### Dataset entries

----------------------------------------

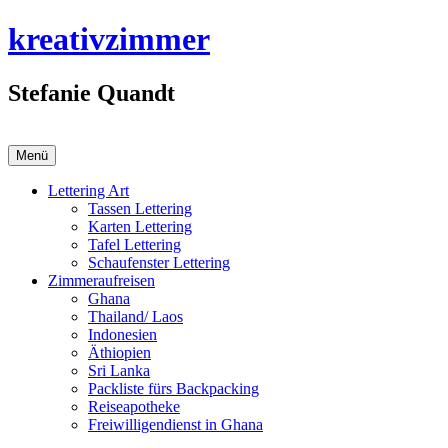
Zum
kreativzimmer
Inhalt
springen
Stefanie Quandt
Menü
Lettering Art
Tassen Lettering
Karten Lettering
Tafel Lettering
Schaufenster Lettering
Zimmeraufreisen
Ghana
Thailand/ Laos
Indonesien
Äthiopien
Sri Lanka
Packliste fürs Backpacking
Reiseapotheke
Freiwilligendienst in Ghana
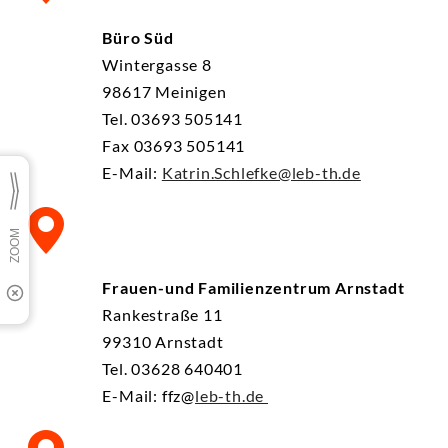
Büro Süd
Wintergasse 8
98617 Meinigen
Tel. 03693 505141
Fax 03693 505141
E-Mail:
Katrin.Schlefke@leb-th.de
Frauen-und Familienzentrum Arnstadt
Rankestraße 11
99310 Arnstadt
Tel. 03628 640401
E-Mail: ffz@
leb-th.de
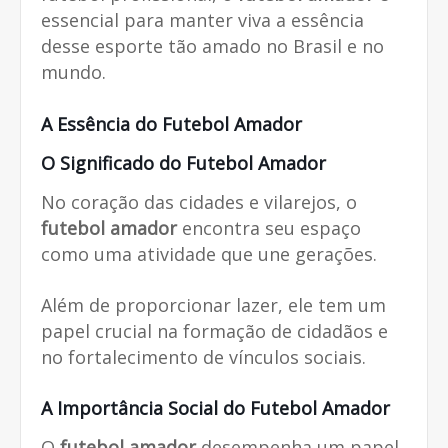
essencial para manter viva a essência
desse esporte tão amado no Brasil e no
mundo.
A Essência do
Futebol Amador
O Significado do
Futebol Amador
No coração das cidades e vilarejos, o
futebol amador
encontra seu espaço
como uma atividade que une gerações.
Além de proporcionar lazer, ele tem um
papel crucial na formação de cidadãos e
no fortalecimento de vínculos sociais.
A Importância Social do
Futebol Amador
O
futebol amador
desempenha um papel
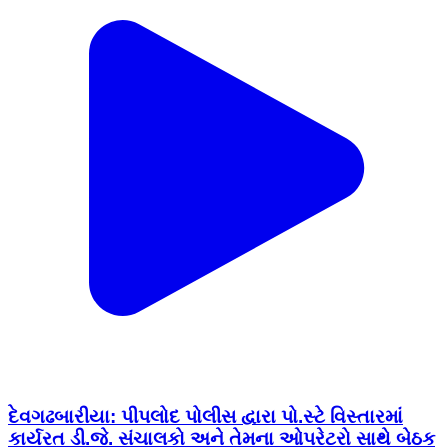
દેવગઢબારીયા: પીપલોદ પોલીસ દ્વારા પો.સ્ટે વિસ્તારમાં
કાર્યરત ડી.જે. સંચાલકો અને તેમના ઓપરેટરો સાથે બેઠક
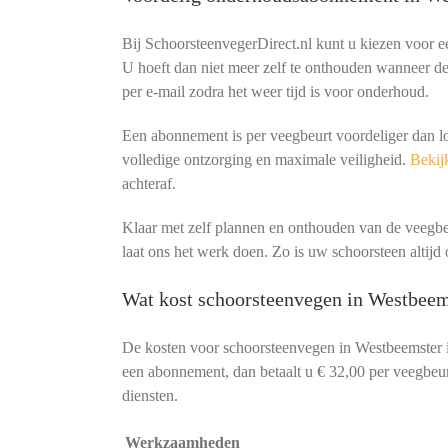
Bij SchoorsteenvegerDirect.nl kunt u kiezen voor 
U hoeft dan niet meer zelf te onthouden wanneer de 
per e-mail zodra het weer tijd is voor onderhoud.
Een abonnement is per veegbeurt voordeliger dan l
volledige ontzorging en maximale veiligheid.
Bekijk
achteraf.
Klaar met zelf plannen en onthouden van de veeg
laat ons het werk doen. Zo is uw schoorsteen altijd o
Wat kost schoorsteenvegen in Westbeem
De kosten voor schoorsteenvegen in Westbeemster 
een abonnement, dan betaalt u € 32,00 per veegbeurt
diensten.
Werkzaamheden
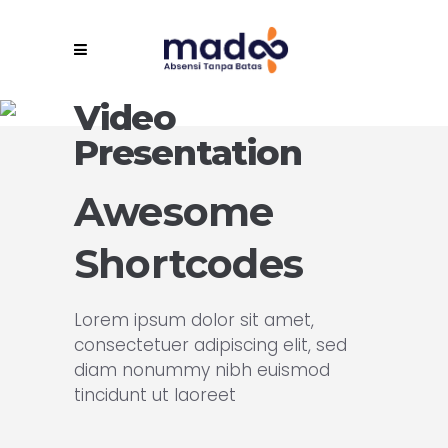
Video
Presentation
Awesome
Shortcodes
Lorem ipsum dolor sit amet,
consectetuer adipiscing elit, sed
diam nonummy nibh euismod
tincidunt ut laoreet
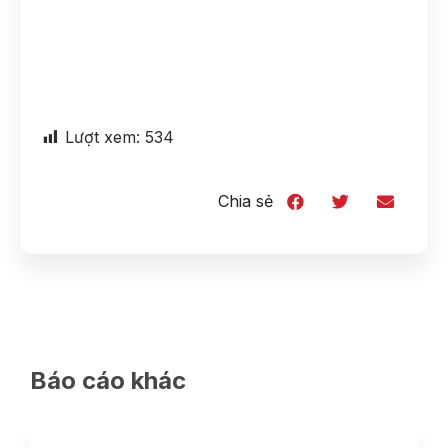
Lượt xem:
534
Chia sẻ
Báo cáo khác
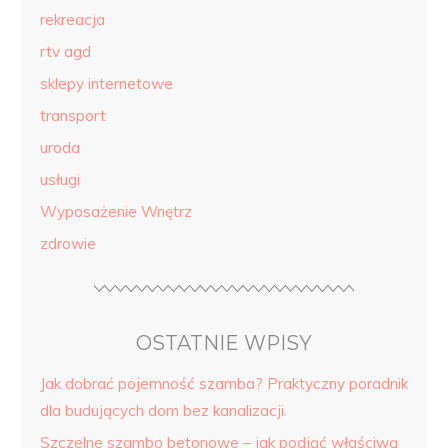
rekreacja
rtv agd
sklepy internetowe
transport
uroda
usługi
Wyposażenie Wnętrz
zdrowie
OSTATNIE WPISY
Jak dobrać pojemność szamba? Praktyczny poradnik
dla budujących dom bez kanalizacji.
Szczelne szambo betonowe – jak podjąć właściwą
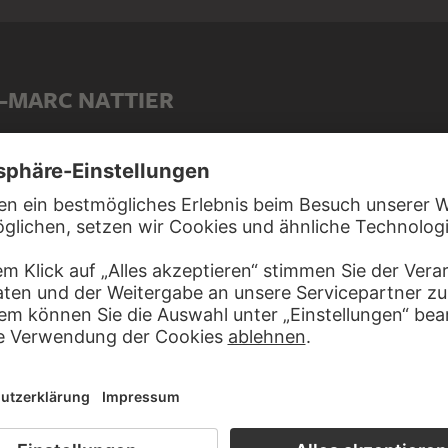
-MARC NATTIER
Armstudie mit Pfeil und Bogen
Bildnis des Frankfurter Bankiers Johann Georg Leerse (1691-1762)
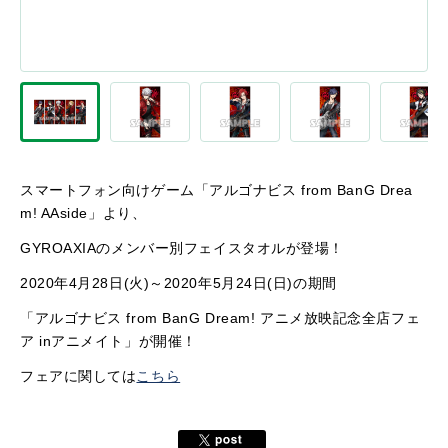
スマートフォン向けゲーム「アルゴナビス from BanG Drea
m! AAside」より、
GYROAXIAのメンバー別フェイスタオルが登場！
2020年4月28日(火)～2020年5月24日(日)の期間
「アルゴナビス from BanG Dream! アニメ放映記念全店フェ
ア inアニメイト」が開催！
フェアに関しては
こちら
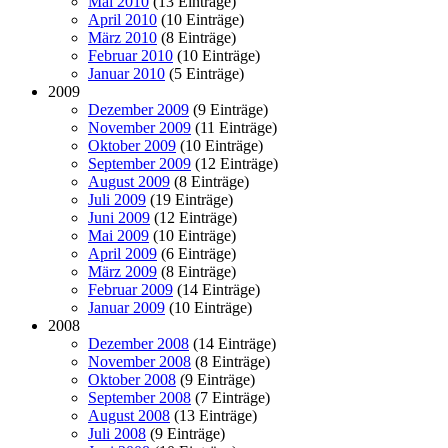
Mai 2010
(13 Einträge)
April 2010
(10 Einträge)
März 2010
(8 Einträge)
Februar 2010
(10 Einträge)
Januar 2010
(5 Einträge)
2009
Dezember 2009
(9 Einträge)
November 2009
(11 Einträge)
Oktober 2009
(10 Einträge)
September 2009
(12 Einträge)
August 2009
(8 Einträge)
Juli 2009
(19 Einträge)
Juni 2009
(12 Einträge)
Mai 2009
(10 Einträge)
April 2009
(6 Einträge)
März 2009
(8 Einträge)
Februar 2009
(14 Einträge)
Januar 2009
(10 Einträge)
2008
Dezember 2008
(14 Einträge)
November 2008
(8 Einträge)
Oktober 2008
(9 Einträge)
September 2008
(7 Einträge)
August 2008
(13 Einträge)
Juli 2008
(9 Einträge)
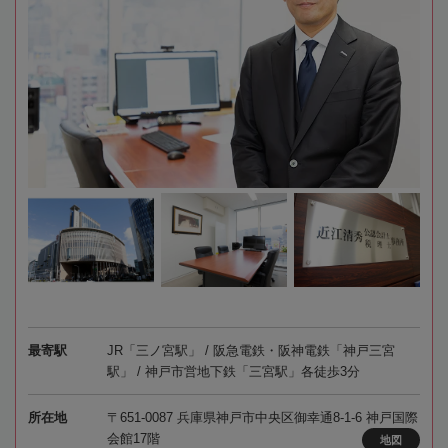
最寄駅
JR「三ノ宮駅」 / 阪急電鉄・阪神電鉄「神戸三宮
駅」 / 神戸市営地下鉄「三宮駅」各徒歩3分
所在地
〒651-0087 兵庫県神戸市中央区御幸通8-1-6 神戸国際
会館17階
地図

----------------------------------------

### Activity
Send back the listing exactly as it stands. Do not include the pictures.

### Answer section
Zum
kreativzimmer
Inhalt
springen
Stefanie Quandt
Menü
Lettering Art
Tassen Lettering
Karten Lettering
Tafel Lettering
Schaufenster Lettering
Zimmeraufreisen
Ghana
Thailand/ Laos
Indonesien
Äthiopien
Sri Lanka
Packliste fürs Backpacking
Reiseapotheke
Freiwilligendienst in Ghana
Büro Süd
Wintergasse 8
98617 Meinigen
Tel. 03693 505141
Fax 03693 505141
E-Mail:
Katrin.Schlefke@leb-th.de
Frauen-und Familienzentrum Arnstadt
Rankestraße 11
99310 Arnstadt
Tel. 03628 640401
E-Mail: ffz@
leb-th.de
essencial para manter viva a essência
desse esporte tão amado no Brasil e no
mundo.
A Essência do
Futebol Amador
O Significado do
Futebol Amador
No coração das cidades e vilarejos, o
futebol amador
encontra seu espaço
como uma atividade que une gerações.
Além de proporcionar lazer, ele tem um
papel crucial na formação de cidadãos e
no fortalecimento de vínculos sociais.
A Importância Social do
Futebol Amador
O
futebol amador
desempenha um papel
દેવગઢબારીયા: પીપલોદ પોલીસ દ્વારા પો.સ્ટે વિસ્તારમાં
કાર્યરત ડી.જે. સંચાલકો અને તેમના ઓપરેટરો સાથે બેઠક
Bij SchoorsteenvegerDirect.nl kunt u kiezen voor 
U hoeft dan niet meer zelf te onthouden wanneer de 
per e-mail zodra het weer tijd is voor onderhoud.
Een abonnement is per veegbeurt voordeliger dan l
volledige ontzorging en maximale veiligheid.
Bekijk
achteraf.
Klaar met zelf plannen en onthouden van de veeg
laat ons het werk doen. Zo is uw schoorsteen altijd o
Wat kost schoorsteenvegen in Westbeem
De kosten voor schoorsteenvegen in Westbeemster 
een abonnement, dan betaalt u € 32,00 per veegbeurt
diensten.
Werkzaamheden
Video
Presentation
Awesome
Shortcodes
Lorem ipsum dolor sit amet,
consectetuer adipiscing elit, sed
diam nonummy nibh euismod
tincidunt ut laoreet
Lượt xem:
534
Chia sẻ
Báo cáo khác
rekreacja
rtv agd
sklepy internetowe
transport
uroda
usługi
Wyposażenie Wnętrz
zdrowie
OSTATNIE WPISY
Jak dobrać pojemność szamba? Praktyczny poradnik
dla budujących dom bez kanalizacji.
Szczelne szambo betonowe – jak podjąć właściwą
-MARC NATTIER
Armstudie mit Pfeil und Bogen
Bildnis des Frankfurter Bankiers Johann Georg Leerse (1691-1762)
スマートフォン向けゲーム「アルゴナビス from BanG Drea
m! AAside」より、
GYROAXIAのメンバー別フェイスタオルが登場！
2020年4月28日(火)～2020年5月24日(日)の期間
「アルゴナビス from BanG Dream! アニメ放映記念全店フェ
ア inアニメイト」が開催！
フェアに関しては
こちら
Mai 2010
(13 Einträge)
April 2010
(10 Einträge)
März 2010
(8 Einträge)
Februar 2010
(10 Einträge)
Januar 2010
(5 Einträge)
2009
Dezember 2009
(9 Einträge)
November 2009
(11 Einträge)
Oktober 2009
(10 Einträge)
September 2009
(12 Einträge)
August 2009
(8 Einträge)
Juli 2009
(19 Einträge)
Juni 2009
(12 Einträge)
Mai 2009
(10 Einträge)
April 2009
(6 Einträge)
März 2009
(8 Einträge)
Februar 2009
(14 Einträge)
Januar 2009
(10 Einträge)
2008
Dezember 2008
(14 Einträge)
November 2008
(8 Einträge)
Oktober 2008
(9 Einträge)
September 2008
(7 Einträge)
August 2008
(13 Einträge)
Juli 2008
(9 Einträge)
最寄駅
JR「三ノ宮駅」 / 阪急電鉄・阪神電鉄「神戸三宮
駅」 / 神戸市営地下鉄「三宮駅」各徒歩3分
所在地
〒651-0087 兵庫県神戸市中央区御幸通8-1-6 神戸国際
会館17階
地図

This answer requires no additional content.